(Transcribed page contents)
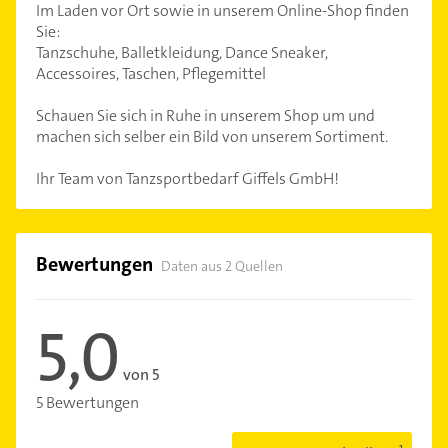
Im Laden vor Ort sowie in unserem Online-Shop finden
Sie:
Tanzschuhe, Balletkleidung, Dance Sneaker,
Accessoires, Taschen, Pflegemittel
Schauen Sie sich in Ruhe in unserem Shop um und
machen sich selber ein Bild von unserem Sortiment.
Ihr Team von Tanzsportbedarf Giffels GmbH!
Bewertungen
Daten aus 2 Quellen
5,0
von 5
5 Bewertungen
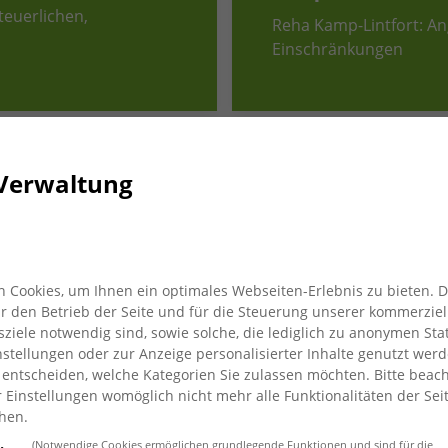
teuerlichen,
Reha Kamp-Lintfort: An
Einschränkungen
Verwaltung
 Cookies, um Ihnen ein optimales Webseiten-Erlebnis zu bieten. 
für den Betrieb der Seite und für die Steuerung unserer kommerziel
iele notwendig sind, sowie solche, die lediglich zu anonymen Stat
stellungen oder zur Anzeige personalisierter Inhalte genutzt werd
 entscheiden, welche Kategorien Sie zulassen möchten. Bitte beach
r Einstellungen womöglich nicht mehr alle Funktionalitäten der Sei
hen.
n und Integration –
Einrichtung zur be
(Notwendige Cookies ermöglichen grundlegende Funktionen und sind für die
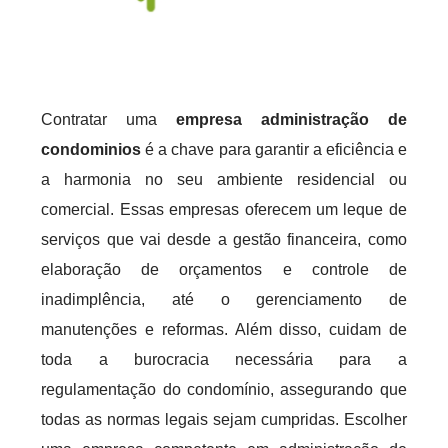
Contratar uma
empresa administração de
condominios
é a chave para garantir a eficiência e
a harmonia no seu ambiente residencial ou
comercial. Essas empresas oferecem um leque de
serviços que vai desde a gestão financeira, como
elaboração de orçamentos e controle de
inadimplência, até o gerenciamento de
manutenções e reformas. Além disso, cuidam de
toda a burocracia necessária para a
regulamentação do condomínio, assegurando que
todas as normas legais sejam cumpridas. Escolher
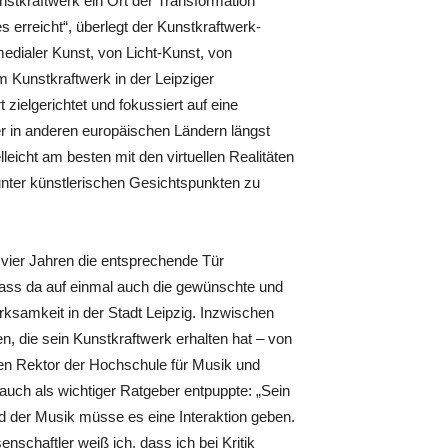
unstkraftwerk ein Ort der Transformation
 erreicht“, überlegt der Kunstkraftwerk-
medialer Kunst, von Licht-Kunst, von
 Kunstkraftwerk in der Leipziger
t zielgerichtet und fokussiert auf eine
r in anderen europäischen Ländern längst
lleicht am besten mit den virtuellen Realitäten
 unter künstlerischen Gesichtspunkten zu
 vier Jahren die entsprechende Tür
 dass da auf einmal auch die gewünschte und
ksamkeit in der Stadt Leipzig. Inzwischen
en, die sein Kunstkraftwerk erhalten hat – von
en Rektor der Hochschule für Musik und
auch als wichtiger Ratgeber entpuppte: „Sein
 der Musik müsse es eine Interaktion geben.
nschaftler weiß ich, dass ich bei Kritik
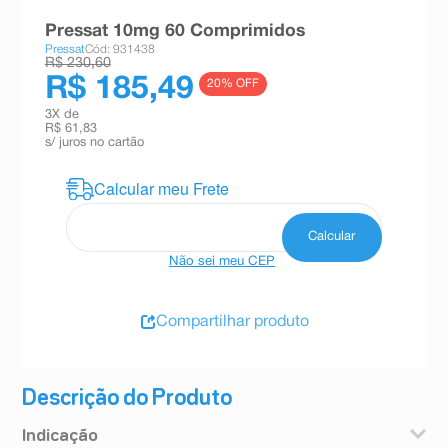
8
º
absorvente
Pressat 10mg 60 Comprimidos
Pressat
Cód: 931438
9
º
teste gravidez
R$ 230,60
R$ 185,49
20
% OFF
10
º
esmalte
3
X de
R$ 61,83
s/ juros no cartão
Não sei meu CEP
Compartilhar produto
Descrição do Produto
Indicação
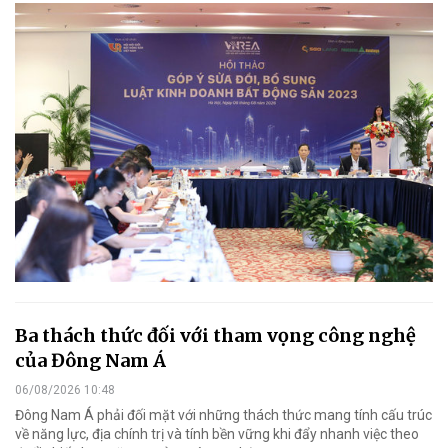
Ba thách thức đối với tham vọng công nghệ
của Đông Nam Á
06/08/2026 10:48
Đông Nam Á phải đối mặt với những thách thức mang tính cấu trúc
về năng lực, địa chính trị và tính bền vững khi đẩy nhanh việc theo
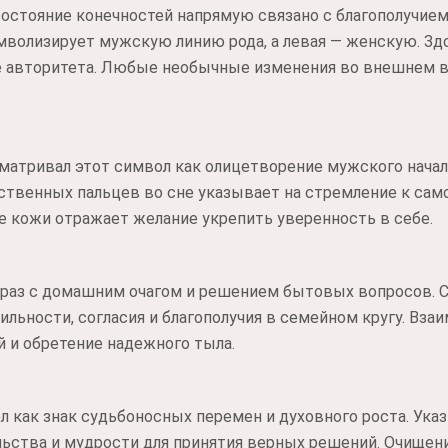
состояние конечностей напрямую связано с благополучием
имволизирует мужскую линию рода, а левая — женскую. 
е авторитета. Любые необычные изменения во внешнем 
.
атривал этот символ как олицетворение мужского начал
ственных пальцев во сне указывает на стремление к сам
ье кожи отражает желание укрепить уверенность в себе.
раз с домашним очагом и решением бытовых вопросов. С
ильности, согласия и благополучия в семейном кругу. В
 и обретение надежного тыла.
 как знак судьбоносных перемен и духовного роста. Указ
ьства и мудрости для принятия верных решений. Очищен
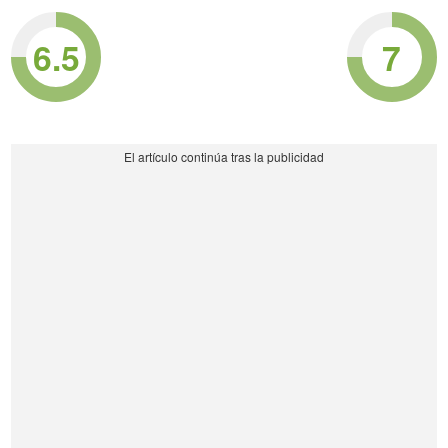
6.5
7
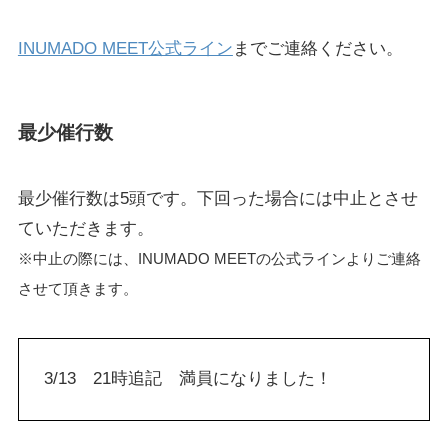
INUMADO MEET公式ライン
までご連絡ください。
最少催行数
最少催行数は5頭です。下回った場合には中止とさせ
ていただきます。
※中止の際には、INUMADO MEETの公式ラインよりご連絡
させて頂きます。
3/13 21時追記 満員になりました！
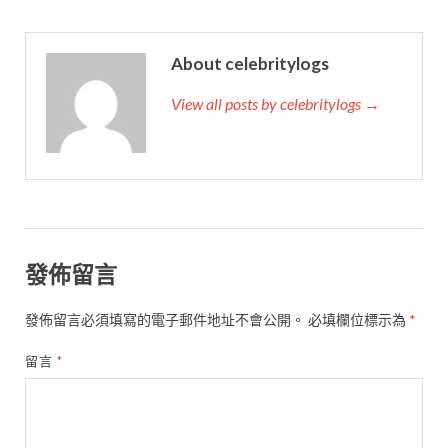
About celebritylogs
View all posts by celebritylogs →
發佈留言
發佈留言必須填寫的電子郵件地址不會公開。
必填欄位標示為
*
留言
*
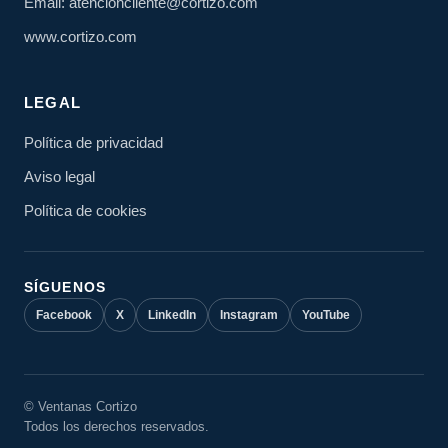
Email: atencioncliente@cortizo.com
www.cortizo.com
LEGAL
Política de privacidad
Aviso legal
Política de cookies
SÍGUENOS
Facebook
X
LinkedIn
Instagram
YouTube
© Ventanas Cortizo
Todos los derechos reservados.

• _ASSIGNMENT_: Locate and copy each line in the data above that includes the word "dass".

• _EXERCISE RESPONSE_:
 dass da auf einmal auch die gewünschte und
nschaftler weiß ich, dass ich bei Kritik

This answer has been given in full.